The overall objective of this work is to
improve the tools designed to describe and predict the transfer of
radionuclides in the soil / soil solution / plant root system. By
conducting a critical analysis of existing numerical models, the
objective is to develop a generic model able to better account for these
transfers in the case of Cs. The first part of the work was devoted to
the analysis of the models available in the literature to describe the
cesium adsorption on clay minerals. The last is considered as the
process that mainly controls the environmental availability of this
element in the soils. This analysis enabled us to propose a new
mechanistic model combining two adsorption models which combines: (i) a
surface complexation approach to take into account the competition
between Cs and other cations as well as the influence of the ionic
strength and pH of the solution, on hydroxyl sites with variable charges
(frayed edge); and (ii) cation exchange approaches to simulate the
adsorption of cations on permanent negatively charged sites of planar
surfaces of clay minerals. Our minimalist approaches, referred to as the
“1-pK DL/IE” has been tested in order to model the adsorption of Cs on
(i) three reference clay minerals (illite, montmorillonite and
kaolinite) and (ii) several natural clay materials, in a wide range of
Cs concentrations and physicochemical conditions. This work allowed to
validate the 1-pK DL/IE model and to demonstrate that it constitutes a
major advantage over the various existing models, as it takes account
for variable levels of Cs interactions with these clayey substrates
without prior adjustment of the parameters.
The
second part of the work was devoted, (i) to the performing of a series
of experiments, carried out in controlled environments on dynamic
systems (flow reactor, Rhizotests coupling soil, solution and plant) and
(ii) modeling the (bio) availability of Cs in these systems. These
experiments were performed on a natural soil (Auzeville, France),
containing clay minerals, placed in different physicochemical
environments. Following these tests, the observed interactions between
solid and solution were correctly reproduced with the 1-pK DL/IE model
taking into account only the clay fraction of the soil.
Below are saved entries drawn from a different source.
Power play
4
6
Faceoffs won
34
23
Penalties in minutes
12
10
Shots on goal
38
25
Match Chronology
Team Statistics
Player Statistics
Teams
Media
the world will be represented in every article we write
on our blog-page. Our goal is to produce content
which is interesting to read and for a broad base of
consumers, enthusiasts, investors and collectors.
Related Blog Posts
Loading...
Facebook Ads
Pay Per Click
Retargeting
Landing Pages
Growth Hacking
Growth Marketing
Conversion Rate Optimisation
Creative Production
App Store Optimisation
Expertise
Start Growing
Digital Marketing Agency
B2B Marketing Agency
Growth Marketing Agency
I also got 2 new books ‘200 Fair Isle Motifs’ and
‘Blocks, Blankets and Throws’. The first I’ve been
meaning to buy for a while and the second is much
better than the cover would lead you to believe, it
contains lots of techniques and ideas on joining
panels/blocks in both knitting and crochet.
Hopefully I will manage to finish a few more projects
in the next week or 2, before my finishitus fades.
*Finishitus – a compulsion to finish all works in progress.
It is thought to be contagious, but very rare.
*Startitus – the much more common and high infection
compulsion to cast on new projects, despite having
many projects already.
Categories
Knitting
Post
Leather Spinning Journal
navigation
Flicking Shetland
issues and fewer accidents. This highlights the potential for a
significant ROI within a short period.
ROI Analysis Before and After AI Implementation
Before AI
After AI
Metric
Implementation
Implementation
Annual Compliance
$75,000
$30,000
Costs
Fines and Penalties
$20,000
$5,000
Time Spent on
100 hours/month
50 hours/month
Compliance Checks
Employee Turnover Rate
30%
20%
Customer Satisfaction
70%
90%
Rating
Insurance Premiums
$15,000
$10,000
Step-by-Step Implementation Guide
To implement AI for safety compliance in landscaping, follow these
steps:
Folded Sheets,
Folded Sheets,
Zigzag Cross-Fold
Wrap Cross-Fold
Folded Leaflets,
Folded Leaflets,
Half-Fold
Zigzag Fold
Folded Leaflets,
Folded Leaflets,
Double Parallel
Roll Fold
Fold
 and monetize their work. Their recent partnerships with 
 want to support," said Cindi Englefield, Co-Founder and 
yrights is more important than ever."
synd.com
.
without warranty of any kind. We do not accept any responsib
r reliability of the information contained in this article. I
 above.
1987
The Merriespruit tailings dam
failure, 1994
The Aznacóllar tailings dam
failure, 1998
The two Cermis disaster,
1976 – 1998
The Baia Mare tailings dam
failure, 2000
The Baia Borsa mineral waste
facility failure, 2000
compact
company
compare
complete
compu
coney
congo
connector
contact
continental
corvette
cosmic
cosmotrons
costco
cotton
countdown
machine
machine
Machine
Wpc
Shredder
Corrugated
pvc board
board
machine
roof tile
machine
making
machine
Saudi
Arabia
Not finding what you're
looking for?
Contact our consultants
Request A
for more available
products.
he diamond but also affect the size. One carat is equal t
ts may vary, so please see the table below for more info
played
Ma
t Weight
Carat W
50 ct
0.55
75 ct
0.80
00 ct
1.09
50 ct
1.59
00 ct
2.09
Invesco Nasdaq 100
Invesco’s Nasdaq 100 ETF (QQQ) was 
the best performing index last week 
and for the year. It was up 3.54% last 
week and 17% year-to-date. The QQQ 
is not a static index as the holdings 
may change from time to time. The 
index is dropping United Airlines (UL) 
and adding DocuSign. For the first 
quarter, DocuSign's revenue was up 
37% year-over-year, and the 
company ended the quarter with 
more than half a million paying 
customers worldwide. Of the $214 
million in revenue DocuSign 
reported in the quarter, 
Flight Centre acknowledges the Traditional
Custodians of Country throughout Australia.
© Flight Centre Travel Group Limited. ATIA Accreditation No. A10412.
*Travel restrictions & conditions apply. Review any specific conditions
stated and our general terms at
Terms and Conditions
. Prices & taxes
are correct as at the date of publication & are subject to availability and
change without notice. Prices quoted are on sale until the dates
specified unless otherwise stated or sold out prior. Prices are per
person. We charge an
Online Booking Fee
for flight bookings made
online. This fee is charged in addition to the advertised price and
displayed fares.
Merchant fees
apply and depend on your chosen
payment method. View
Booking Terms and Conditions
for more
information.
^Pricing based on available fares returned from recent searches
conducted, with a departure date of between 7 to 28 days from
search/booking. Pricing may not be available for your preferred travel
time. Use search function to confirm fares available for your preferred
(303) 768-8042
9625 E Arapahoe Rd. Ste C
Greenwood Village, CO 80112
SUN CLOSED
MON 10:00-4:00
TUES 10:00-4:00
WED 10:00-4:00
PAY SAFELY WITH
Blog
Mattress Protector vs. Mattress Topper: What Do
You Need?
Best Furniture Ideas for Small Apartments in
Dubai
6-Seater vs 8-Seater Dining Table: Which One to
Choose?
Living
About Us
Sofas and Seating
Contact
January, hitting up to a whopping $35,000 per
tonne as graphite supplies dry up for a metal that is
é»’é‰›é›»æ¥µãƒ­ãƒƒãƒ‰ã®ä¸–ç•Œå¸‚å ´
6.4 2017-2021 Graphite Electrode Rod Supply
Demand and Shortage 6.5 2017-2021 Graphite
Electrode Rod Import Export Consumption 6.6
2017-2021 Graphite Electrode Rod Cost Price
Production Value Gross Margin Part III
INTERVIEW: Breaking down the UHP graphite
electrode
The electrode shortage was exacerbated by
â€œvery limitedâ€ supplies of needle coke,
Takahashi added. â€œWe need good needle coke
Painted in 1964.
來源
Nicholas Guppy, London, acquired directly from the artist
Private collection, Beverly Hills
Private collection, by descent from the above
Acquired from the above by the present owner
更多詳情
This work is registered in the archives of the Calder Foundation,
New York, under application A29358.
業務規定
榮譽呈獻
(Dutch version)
These
simulations were also compared with simulations obtained using a simpler
model (Kd) or a model allowing to estimate the impact of the processes
limited by their kinetics on the interactions between solid and solution
(E-K approach). Finally, the development of a numerical tool for
coupling the description of geochemical interactions with transfer to
the plant (Michaelis-Menten approach) allowed to reproduce adequately
the trials carried out in Rhizotests coupling soil, solution and plant,
and to better characterize of the Cs fraction available for plants.